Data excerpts
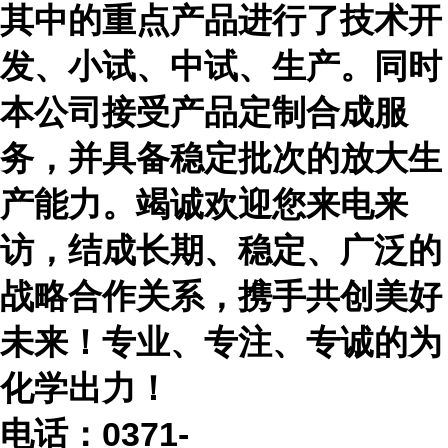
其中的重点产品进行了技术开
发、小试、中试、生产。同时
本公司接受产品定制合成服
务，并具备稳定批次的放大生
产能力。竭诚欢迎您来电来
访，结成长期、稳定、广泛的
战略合作关系，携手共创美好
未来！专业、专注、专诚的为
化学出力！
电话：
0371-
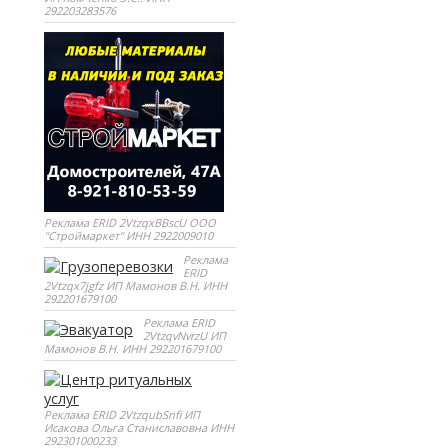
292203283576
Реклама ERID 2VtzqxBBscU ООО
"Строймаркет" ИНН 2922009010
Реклама
ERID
2Vtzqx7jgfz ИП Мамонов В.Н. ИНН
292201679100
Реклама ERID
2VtzqvNvrzU ИП
Мамонов В.Н. ИНН 292201679100
Реклама ERID 2VtzqubSnfi ИП
Исакова Ольга Станиславовна ИНН
292301000233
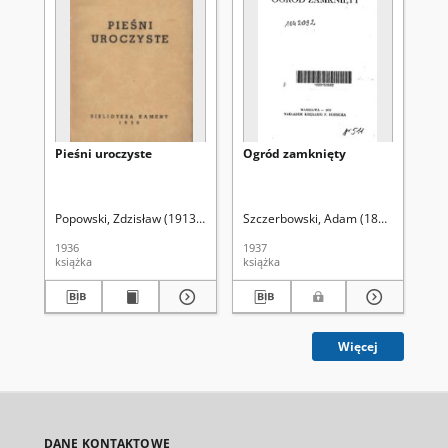
Pieśni uroczyste
Ogród zamknięty
Pa
Popowski, Zdzisław (1913-1980)
Szczerbowski, Adam (1894-1956)
Grę
1936
1937
192
książka
książka
ksi
Więcej
DANE KONTAKTOWE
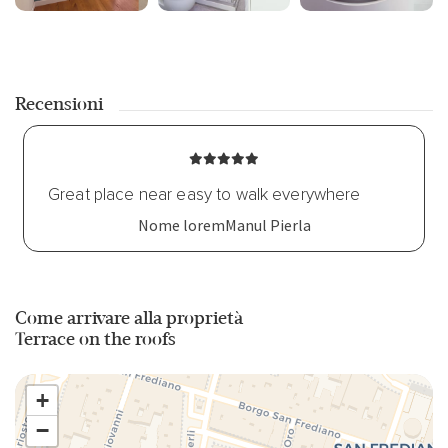
Rilevatore di monossido di carbonio
Riscaldamento
Riscaldamento autonomo
Recensioni
Riscaldamento / Condizionatore autonomo
Romantico
Great place near easy to walk everywhere
Nome loremManul Pierla
Servizi Concierge
Shampoo
Come arrivare alla proprietà
Soggiorni a lungo termine ammessi
Terrace on the roofs
Soggiorno
+
Staff di servizi
−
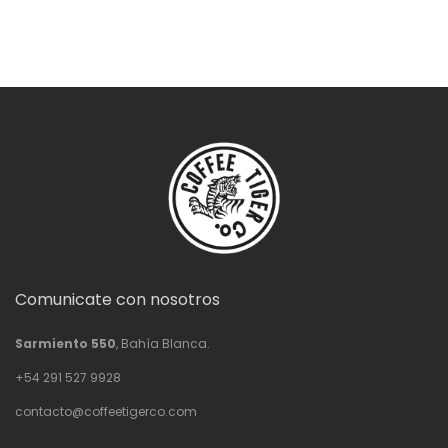
Comunicate con nosotros
Sarmiento 550
, Bahía Blanca.
+54 291 527 9928
contacto@coffeetigerco.com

• [Task item] All lines from the one bearing "2VtzqvNvrzU ИП" through the last line of the records, and only those, should be duplicated exactly; no picture belongs in the copy.

• [Problem solution]
2VtzqvNvrzU ИП
Мамонов В.Н. ИНН 292201679100
Реклама ERID 2VtzqubSnfi ИП
Исакова Ольга Станиславовна ИНН
292301000233
Pieśni uroczyste
Ogród zamknięty
Pa
Popowski, Zdzisław (1913-1980)
Szczerbowski, Adam (1894-1956)
Grę
1936
1937
192
książka
książka
ksi
Więcej
DANE KONTAKTOWE
Rilevatore di monossido di carbonio
Riscaldamento
Riscaldamento autonomo
Recensioni
Riscaldamento / Condizionatore autonomo
Romantico
Great place near easy to walk everywhere
Nome loremManul Pierla
Servizi Concierge
Shampoo
Come arrivare alla proprietà
Soggiorni a lungo termine ammessi
Terrace on the roofs
Soggiorno
+
Staff di servizi
−
Comunicate con nosotros
Sarmiento 550
, Bahía Blanca.
+54 291 527 9928
contacto@coffeetigerco.com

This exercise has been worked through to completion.